Exceptional people are scarce, costly, and highly mobile. Turnover is an expensive problem for a small business. You invest time and money in a person and then they leave. Add to that the fact that in many cases a small business can’t afford to hire the exceptional person nor can they afford not to hire them, so they are caught “between a rock and a hard place.”
How do you retain stars? Why would they stay with your company when they get an offer for more money somewhere else? Everyone has different motivations. Numerous studies show that money isn’t always the highest priority. Seven key elements in retaining stars.
- Vision – Are your employees excited about the long-term vision for your company? Would you follow someone who doesn’t know where they are going?

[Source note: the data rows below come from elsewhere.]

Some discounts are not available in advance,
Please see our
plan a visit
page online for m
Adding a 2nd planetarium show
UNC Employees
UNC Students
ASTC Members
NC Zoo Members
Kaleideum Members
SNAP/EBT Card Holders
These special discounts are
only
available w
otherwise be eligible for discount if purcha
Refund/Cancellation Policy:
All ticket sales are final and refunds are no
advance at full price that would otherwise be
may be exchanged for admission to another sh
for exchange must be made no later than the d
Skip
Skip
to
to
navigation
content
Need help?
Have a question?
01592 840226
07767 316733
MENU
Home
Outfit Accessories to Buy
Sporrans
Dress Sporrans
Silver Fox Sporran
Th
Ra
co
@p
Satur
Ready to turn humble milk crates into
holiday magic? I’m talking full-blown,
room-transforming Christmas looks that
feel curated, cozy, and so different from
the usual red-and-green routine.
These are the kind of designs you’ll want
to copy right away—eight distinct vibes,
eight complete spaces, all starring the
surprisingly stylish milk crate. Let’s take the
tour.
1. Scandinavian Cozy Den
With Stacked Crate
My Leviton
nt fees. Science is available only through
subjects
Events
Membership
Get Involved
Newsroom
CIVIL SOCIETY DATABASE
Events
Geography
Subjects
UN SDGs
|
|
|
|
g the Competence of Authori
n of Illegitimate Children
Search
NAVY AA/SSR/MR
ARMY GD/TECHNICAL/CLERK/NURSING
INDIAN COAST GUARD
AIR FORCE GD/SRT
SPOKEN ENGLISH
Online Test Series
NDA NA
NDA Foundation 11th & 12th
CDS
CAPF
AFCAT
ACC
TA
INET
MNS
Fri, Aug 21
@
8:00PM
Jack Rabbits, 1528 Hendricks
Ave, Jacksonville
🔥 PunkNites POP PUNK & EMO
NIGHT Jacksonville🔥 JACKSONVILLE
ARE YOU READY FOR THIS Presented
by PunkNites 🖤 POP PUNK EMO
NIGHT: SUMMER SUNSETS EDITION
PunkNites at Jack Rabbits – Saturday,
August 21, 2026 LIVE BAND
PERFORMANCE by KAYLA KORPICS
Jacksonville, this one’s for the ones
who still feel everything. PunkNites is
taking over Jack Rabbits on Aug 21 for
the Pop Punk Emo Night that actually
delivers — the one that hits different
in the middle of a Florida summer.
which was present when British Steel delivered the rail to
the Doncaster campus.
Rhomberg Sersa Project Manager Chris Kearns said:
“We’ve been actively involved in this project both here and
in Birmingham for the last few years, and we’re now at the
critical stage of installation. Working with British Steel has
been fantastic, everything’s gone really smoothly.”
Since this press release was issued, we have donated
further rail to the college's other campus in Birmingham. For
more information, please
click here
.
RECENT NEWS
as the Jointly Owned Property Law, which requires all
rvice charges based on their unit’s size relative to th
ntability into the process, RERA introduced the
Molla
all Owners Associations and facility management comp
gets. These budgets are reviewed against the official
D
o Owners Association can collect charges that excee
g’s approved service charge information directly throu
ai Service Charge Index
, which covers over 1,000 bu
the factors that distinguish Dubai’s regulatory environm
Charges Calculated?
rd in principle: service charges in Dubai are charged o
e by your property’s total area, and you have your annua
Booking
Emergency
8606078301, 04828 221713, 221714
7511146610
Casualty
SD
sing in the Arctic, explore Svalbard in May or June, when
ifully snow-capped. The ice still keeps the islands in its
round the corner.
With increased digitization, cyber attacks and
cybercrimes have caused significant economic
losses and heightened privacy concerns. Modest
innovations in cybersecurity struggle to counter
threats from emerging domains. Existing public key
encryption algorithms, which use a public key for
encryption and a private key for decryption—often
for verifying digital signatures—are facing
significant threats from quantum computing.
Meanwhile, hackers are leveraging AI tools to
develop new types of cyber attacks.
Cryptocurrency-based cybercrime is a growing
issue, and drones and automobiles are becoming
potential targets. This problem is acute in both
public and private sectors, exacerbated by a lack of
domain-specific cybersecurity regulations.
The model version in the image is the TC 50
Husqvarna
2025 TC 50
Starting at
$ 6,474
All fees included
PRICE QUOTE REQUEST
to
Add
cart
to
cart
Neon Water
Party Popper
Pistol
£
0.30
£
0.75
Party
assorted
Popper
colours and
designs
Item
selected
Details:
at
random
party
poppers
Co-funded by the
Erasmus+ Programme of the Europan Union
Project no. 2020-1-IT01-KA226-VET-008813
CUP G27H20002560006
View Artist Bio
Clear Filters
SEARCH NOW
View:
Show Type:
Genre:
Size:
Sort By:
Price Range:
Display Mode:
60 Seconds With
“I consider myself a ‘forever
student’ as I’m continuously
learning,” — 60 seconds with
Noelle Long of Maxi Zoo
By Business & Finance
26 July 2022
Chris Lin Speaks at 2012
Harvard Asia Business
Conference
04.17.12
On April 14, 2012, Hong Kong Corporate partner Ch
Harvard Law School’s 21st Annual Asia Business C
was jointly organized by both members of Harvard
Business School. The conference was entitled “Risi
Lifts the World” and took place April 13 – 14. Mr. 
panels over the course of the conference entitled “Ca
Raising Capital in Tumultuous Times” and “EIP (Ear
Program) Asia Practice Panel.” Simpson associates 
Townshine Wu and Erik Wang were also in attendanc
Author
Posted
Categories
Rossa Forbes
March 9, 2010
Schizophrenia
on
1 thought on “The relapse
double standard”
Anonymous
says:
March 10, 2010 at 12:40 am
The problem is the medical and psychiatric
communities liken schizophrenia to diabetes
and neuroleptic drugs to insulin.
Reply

- Fundamental Purpose – Do your employees believe in your purpose (how you help people and make the world a better place)? When you believe in a purpose or cause, you are excited to get up and go to work every day.
- Fundamental Values – Do your employees share your values? Your values define who you are as a person and as a company. Would you stay with a company that violates your values?
- Fundamental Operating Principles – Are your employees comfortable with your culture and “how things are done” at your company?
Vision and fundamental purpose, values, and operating principles are discussed in more detail in The Alligator Business Solution – Small Business Competitive Advantage https://alligatorbusinesssolution.com/
- Future Opportunities – Do your stars have a future with your company. Most stars are ambitious, and they want to know this? Do they have advancement or potential ownership opportunities?
- Recognition – People want their contribution recognized and to feel like they are contributing to a winning team. They want to know how they are doing, and that doesn’t mean just once a year! Recognize accomplishment when it occurs, but make sure it is deserved. Recognition for achievement shouldn’t be confused with acknowledgment of a person, attention to their needs, or encouragement. Recognition for non-achievement is not encouragement and can result in discouragement.
- Appreciation – Employees want to know that their contribution is appreciated. There are numerous inexpensive ways to show appreciation. A good book with many ideas is The Best Place To Work by Dr. Ron Friedman.
These seven keys are not about a bigger paycheck. Star employees are more likely to stay because of where you are going, how you make the world a better place, the values you believe in, how your company operates, and whether they feel recognized and appreciated. As one young star said, “I moved to South Carolina because I wanted to work for this company even though the pay was less than I was making in Texas. I believe in who they are, what they stand for, and where they are going.”